Las banquetas despejadas y el tránsito fluido son el resultado de una determinación que busca rescatar el orden urbano. Se observa un quiebre con ese pasado de abandono donde el caos era la norma aceptada. ¿Cuánto tiempo se perdió entre la suciedad de una zona asfixiada? La gestión de Yolanda Osuna asumió la tarea de aplicar el estado de derecho en un espacio que gobiernos previos ignoraron (quizás por temor al costo político o por simple falta de visión).
El comercio informal, instalado en el perímetro, generaba una distorsión en la economía local. Los locatarios establecidos, sujetos al pago de impuestos y rentas, enfrentaron una competencia desigual que mermaba sus ingresos. Al obligar al peatón a caminar por el arroyo vehicular debido a la invasión de las aceras, también se creó un escenario de riesgo e inseguridad constante. Ahora, las cuadrillas municipales avanzan con labores de bacheo y limpieza sobre terreno recuperado, devolviendo una utilidad real a una zona que parecía condenada al deterioro permanente.

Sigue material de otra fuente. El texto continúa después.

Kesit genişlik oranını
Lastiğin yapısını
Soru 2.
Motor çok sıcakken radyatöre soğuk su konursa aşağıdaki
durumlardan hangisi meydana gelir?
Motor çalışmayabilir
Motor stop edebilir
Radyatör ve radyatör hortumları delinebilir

La mudanza de los ambulantes hacia el Mercado Tianguis de Casa Blanca supone un cambio positivo en sus condiciones de venta. Se les ofrecen locales con todos los servicios y la posibilidad de abandonar la precariedad de la calle para integrarse a la formalidad.
La asignación de estos espacios mediante una tómbola (mecanismo que los propios interesados manejan para evitar favoritismos) busca eliminar cualquier sospecha de manejo oscuro o discrecional. Y es que este nuevo espacio tendrá el apoyo promocional del Ayuntamiento para atraer al mayor número de consumidores.

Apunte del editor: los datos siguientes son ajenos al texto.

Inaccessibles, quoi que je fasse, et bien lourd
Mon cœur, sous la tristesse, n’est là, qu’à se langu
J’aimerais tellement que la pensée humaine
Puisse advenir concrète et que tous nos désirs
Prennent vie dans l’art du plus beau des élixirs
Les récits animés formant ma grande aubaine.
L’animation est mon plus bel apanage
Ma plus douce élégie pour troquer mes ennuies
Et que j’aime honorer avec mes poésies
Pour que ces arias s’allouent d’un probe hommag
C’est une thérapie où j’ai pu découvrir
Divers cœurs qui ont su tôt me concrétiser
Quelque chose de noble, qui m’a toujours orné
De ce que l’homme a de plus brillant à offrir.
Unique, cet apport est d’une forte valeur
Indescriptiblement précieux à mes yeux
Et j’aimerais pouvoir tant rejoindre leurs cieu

El éxito de esta medida reside en su permanencia. La mayor preocupación de los comerciantes establecidos es el regreso de los vendedores ambulantes en cuanto la vigilancia se relaje.
Por eso se requiere firmeza para que el orden se vuelva una costumbre y no una medida pasajera.
Con miles de visitantes diarios, el potencial económico de este sector es enorme si se mantiene libre de obstrucciones. ¿Se logrará sostener este esquema donde todos los involucrados salen ganando?
Los comerciantes y ciudadanos esperan que el orden aplicado sea el inicio de una forma distinta de hacer las cosas en ese punto neurálgico de la capital. Después de todo, qué alivio caminar ahora por esas banquetas despejadas y seguras.
:LA RÚBRICA
Rafael Acosta León (voz cantante del perredismo local) suelta una verdad incómoda: Movimiento Ciudadano camina como un cuerpo sin extremidades. Se percibe un caos absoluto que carece de pies y de cabeza. La orfandad de este grupo resulta evidente mientras Pedro Palomeque observa desde la barrera del oficialismo. Se sospecha con fundamento que el dirigente emecista entregó ya las llaves de la casa a quienes ostentan el poder. ¿Cuál es el plan real tras esta parálisis inducida? Todo apunta a una demolición controlada desde las oficinas de la dirigencia. Palomeque dedica sus horas a fracturar cada estructura interna, asegurando que la marca deje de estorbar en las urnas de 2027 y 2030. Se busca despejar el camino a intereses ajenos. ¡Qué triste papel el de un líder que trabaja para fortalecer al adversario! El desorden parece planeado con precisión quirúrgica (un favor cobrado por adelantado) para evitar cualquier amenaza electoral. Se asiste al teatro de una franquicia que prefiere la sumisión al riesgo de competir. ¿Quedará algo de dignidad en esas siglas? La militancia observa con estupor cómo su propio dirigente los traiciona, mientras el ‘Gato sonriente’ sigue cruzado de brazos desde el centro del país.